Did the Chinese Invent Money?
In the Introduction to this book, first published in English in 2010, I wrote: “The idea of sound money was present from the very beginning of modern monetary theory in the works of the sixteenth-century Spanish Scholastics. . . .” Recent research has shown that the seeds of the theory of sound money were already present in Chinese writings centuries before the Scholastics.

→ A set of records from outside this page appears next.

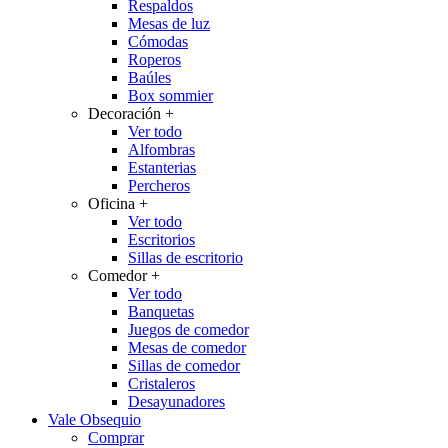
Respaldos
Mesas de luz
Cómodas
Roperos
Baúles
Box sommier
Decoración
+
Ver todo
Alfombras
Estanterias
Percheros
Oficina
+
Ver todo
Escritorios
Sillas de escritorio
Comedor
+
Ver todo
Banquetas
Juegos de comedor
Mesas de comedor
Sillas de comedor
Cristaleros
Desayunadores
Vale Obsequio
Comprar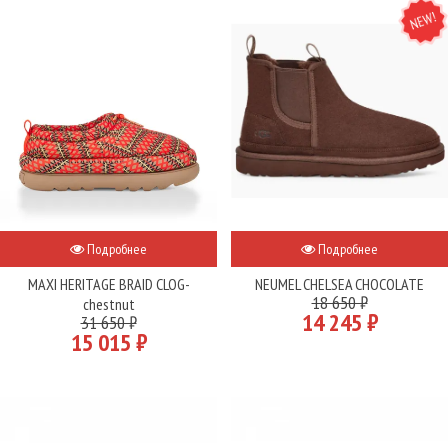
NEW
Подробнее
Подробнее
MAXI HERITAGE BRAID CLOG-
NEUMEL CHELSEA CHOCOLATE
18 650 ₽
chestnut
14 245 ₽
31 650 ₽
15 015 ₽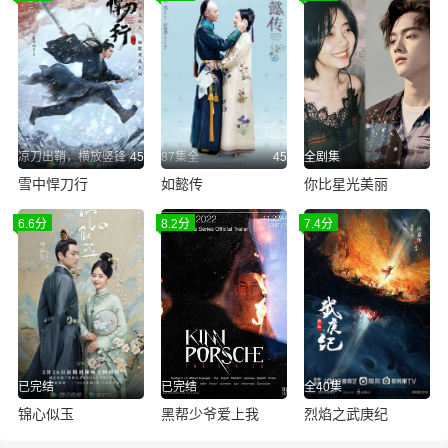
凉刀出鞘，横放竖锋
45
87集全
45
全剧集
雪中悍刀行
如懿传
你比星光美丽
6.6分
8.2分
7.4分
已完结
已完结
全40集
锦心似玉
黑帮少爷爱上我
烈焰之武庚纪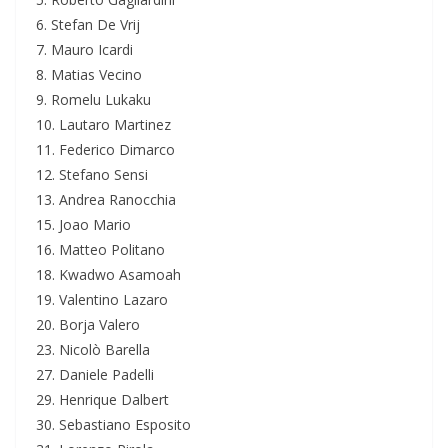
6. Stefan De Vrij
7. Mauro Icardi
8. Matias Vecino
9. Romelu Lukaku
10. Lautaro Martinez
11. Federico Dimarco
12. Stefano Sensi
13. Andrea Ranocchia
15. Joao Mario
16. Matteo Politano
18. Kwadwo Asamoah
19. Valentino Lazaro
20. Borja Valero
23. Nicolò Barella
27. Daniele Padelli
29. Henrique Dalbert
30. Sebastiano Esposito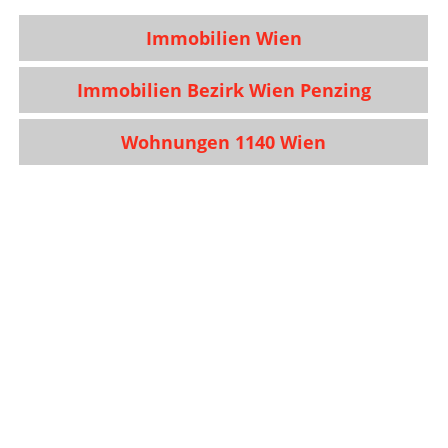
Immobilien Wien
Immobilien Bezirk Wien Penzing
Wohnungen 1140 Wien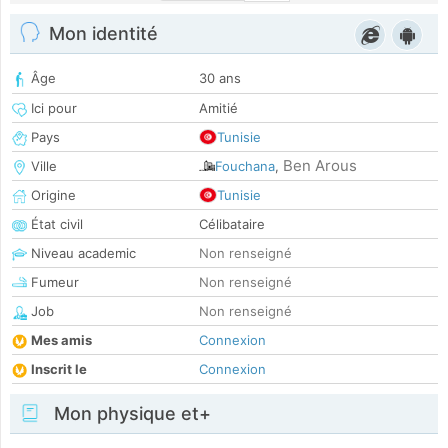
Mon identité
Âge
30 ans
Ici pour
Amitié
Pays
Tunisie
Ben Arous
Ville
Fouchana
,
Origine
Tunisie
État civil
Célibataire
Niveau academic
Non renseigné
Fumeur
Non renseigné
Job
Non renseigné
Mes amis
Connexion
Inscrit le
Connexion
Mon physique et+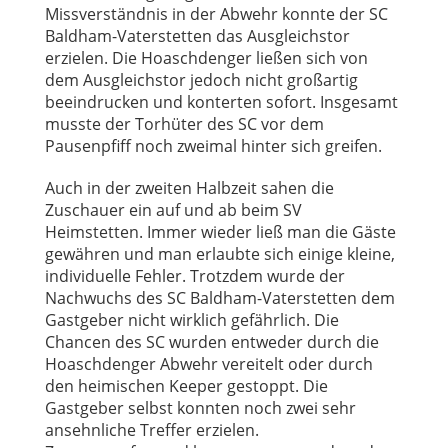
Missverständnis in der Abwehr konnte der SC
Baldham-Vaterstetten das Ausgleichstor
erzielen. Die Hoaschdenger ließen sich von
dem Ausgleichstor jedoch nicht großartig
beeindrucken und konterten sofort. Insgesamt
musste der Torhüter des SC vor dem
Pausenpfiff noch zweimal hinter sich greifen.
Auch in der zweiten Halbzeit sahen die
Zuschauer ein auf und ab beim SV
Heimstetten. Immer wieder ließ man die Gäste
gewähren und man erlaubte sich einige kleine,
individuelle Fehler. Trotzdem wurde der
Nachwuchs des SC Baldham-Vaterstetten dem
Gastgeber nicht wirklich gefährlich. Die
Chancen des SC wurden entweder durch die
Hoaschdenger Abwehr vereitelt oder durch
den heimischen Keeper gestoppt. Die
Gastgeber selbst konnten noch zwei sehr
ansehnliche Treffer erzielen.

China was one of the first countries to develop a metallic money that was valued and exchanged by weight. Evidence suggests that this monetary regime originated during the Shang Dynasty (1766-1122 B.C.) or the Zhou Dynasty (1122-221 B.C.). China was also one of the first countries to use precious metals as money and may have invented coined money. The long experience with a purely metallic monetary system naturally stimulated Chinese state officials, royal advisers, and philosophers to investigate and debate the origins and functioning of such a system and the policies appropriate to its smooth operation. It is therefore not surprising that China developed a rich tradition of monetary thought, which extended over nineteen centuries (roughly 700 B.C. to 1200 A.D.) This literature on monetary theory and policy embodied ideas, insights, and controversies that would appear in European writings only centuries later. In particular, some contributors to this Chinese monetary tradition formulated the conceptual foundations of the theory of sound money, the topic of the present book.